:: EXERCISE MATERIAL

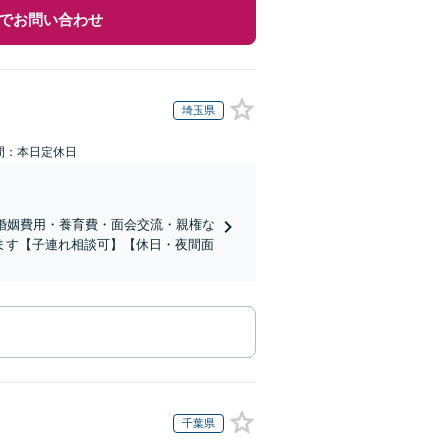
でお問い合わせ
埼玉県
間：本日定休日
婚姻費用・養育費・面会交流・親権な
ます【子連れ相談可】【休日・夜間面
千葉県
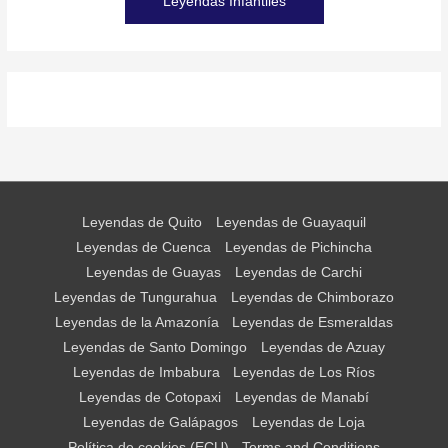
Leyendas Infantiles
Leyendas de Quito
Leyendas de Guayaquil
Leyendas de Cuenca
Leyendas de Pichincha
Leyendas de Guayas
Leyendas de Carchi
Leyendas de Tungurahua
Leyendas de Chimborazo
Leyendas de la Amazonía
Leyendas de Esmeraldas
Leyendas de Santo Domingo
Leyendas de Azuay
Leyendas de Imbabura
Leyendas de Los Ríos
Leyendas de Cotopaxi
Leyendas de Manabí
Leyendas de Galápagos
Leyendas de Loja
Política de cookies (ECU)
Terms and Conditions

::::

THE PROBLEM: Copy out every entry above exactly. Leave the pictures out.

YOUR SOLUTION:
でお問い合わせ
埼玉県
間：本日定休日
婚姻費用・養育費・面会交流・親権な
ます【子連れ相談可】【休日・夜間面
千葉県
Leyendas Infantiles
Leyendas de Quito
Leyendas de Guayaquil
Leyendas de Cuenca
Leyendas de Pichincha
Leyendas de Guayas
Leyendas de Carchi
Leyendas de Tungurahua
Leyendas de Chimborazo
Leyendas de la Amazonía
Leyendas de Esmeraldas
Leyendas de Santo Domingo
Leyendas de Azuay
Leyendas de Imbabura
Leyendas de Los Ríos
Leyendas de Cotopaxi
Leyendas de Manabí
Leyendas de Galápagos
Leyendas de Loja
Política de cookies (ECU)
Terms and Conditions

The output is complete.